Maintenant seriez-vous assez bon pour aller chez Th. Gautier, villa Beaujon, avenue Byron, nº 14 (pardon de la course), lui demander une réponse à la lettre que je lui écrivis il y a plus de quinze jours; il s'agissait d'un ballet que Jullien lui demande immédiatement pour mademoiselle Fuoco et qui doit être mis en scène par Coralli père. Jullien a besoin de savoir tout de suite si Gautier consent à le faire, à quelles conditions, et s'il peut livrer le manuscrit avant le 15 décembre.

Je vous en prie, acceptez cette corvée; mille amitiés à Desmarest. Je m'ennuie terriblement dans le joli appartement que Jullien m'a donné. J'ai reçu pourtant force invitations depuis que je suis ici, et votre ami M. Grimblot a la bonté de me venir voir souvent. Il m'a fait recevoir de son club; mais Dieu sait le divertissement qu'on peut trouver dans un club anglais! Macready a donné en mon honneur un magnifique dîner, il y a huit jours; c'est un homme charmant et point du tout prétentieux dans son intérieur. Il est terrible aux répétitions, et il a raison de se montrer tel. Je l'ai vu, l'autre jour, dans une nouvelle tragédie, Philippe d'Artevelde; il y est superbe, et il a mis en scène la pièce d'une manière vraiment extraordinaire: personne ici n'entend comme lui l'art de grouper les masses populaires et de les faire agir. C'est admirable.

XXXVII
AU MÊME

Londres, 8 décembre [1847]

Mon cher Morel,

Toujours des commissions!.. Soyez assez bon pour aller au reçu de cette lettre chez mon graveur Parent, 43, rue Rochechouart, et lui dire qu'il m'envoie tout de suite par la diligence les parties d'instruments à vent, harpe et timbales, etc., d'Harold, en double, comme je lui ai indiqué dans une note qu'il a entre les mains; plus, la feuille volante des altos où se trouvait une faute qu'il doit avoir corrigée; plus les exemplaires fautifs que je lui ai renvoyés de Londres. J'en ai besoin pour vérifier les corrections. En outre, s'il ne peut m'envoyer une épreuve telle quelle de la partition, il m'en renverra le manuscrit. Je vous recommande de vous assurer de la voie par laquelle tout ceci me parviendra, car vous comprenez que je ne voudrais pas perdre votre partition.
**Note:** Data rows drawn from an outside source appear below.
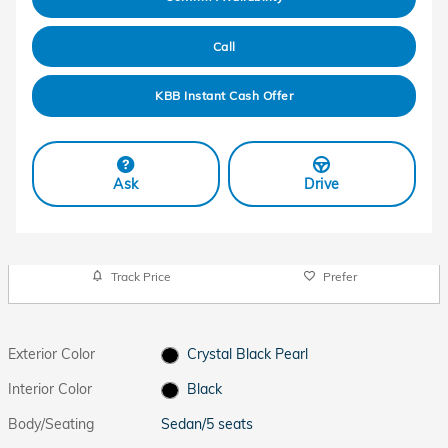
Call
KBB Instant Cash Offer
Ask
Drive
Track Price
Prefer
Exterior Color
Crystal Black Pearl
Interior Color
Black
Body/Seating
Sedan/5 seats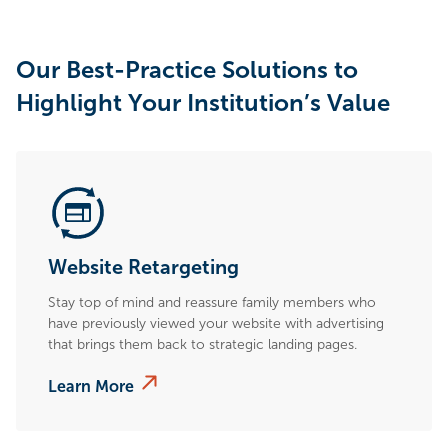
Our Best-Practice Solutions to
Highlight Your Institution’s Value
Website Retargeting
Stay top of mind and reassure family members who
have previously viewed your website with advertising
that brings them back to strategic landing pages.
Learn More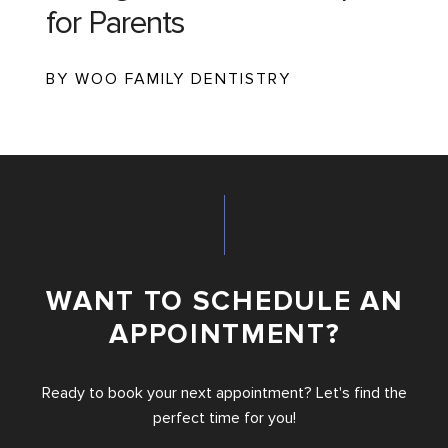
for Parents
BY WOO FAMILY DENTISTRY
WANT TO SCHEDULE AN
APPOINTMENT?
Ready to book your next appointment? Let's find the
perfect time for you!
Maintenant, je dois vous dire que l'ouverture de notre grand opéra a eu un succès immense; toute la presse anglaise s'accorde à nous louer. Madame Gras et Reeves, le ténor (dans Lucie), ont été rappelés quatre ou cinq fois avec frénésie. Et vraiment l'un et l'autre le méritaient. Reeves est une découverte sans prix pour Jullien; il a une voix charmante, d'un timbre essentiellement distingué et sympathique, il est très bon musicien, sa figure est très expressive et il joue avec son feu national d'Irlandais. A mon entrée à l'orchestre, la salle m'a fait une superbe réception. Nous avons joué pour commencer la belle ouverture d'Éléonore de Beethoven, nº 1, superbement. On a redemandé dans Lucie le grand sextuor en , qui commence le final du second acte, et ce soir, à la seconde représentation, on a en outre redemandé le chœur en mi du toisième acte.


Les Anglais sont dans la stupéfaction d'entendre dans un théâtre anglais cette masse de cent vingt choristes et ce bel orchestre, et d'avoir un pareil ténor et une telle prima donna. Il n'y a que le ballet qui est misérable, mais nous aurons mieux dans quelque temps.

Je vais commencer à répéter mes symphonies un mois et demi d'avance, dès que les parties d'orchestre et la partition d'Harold me seront parvenues.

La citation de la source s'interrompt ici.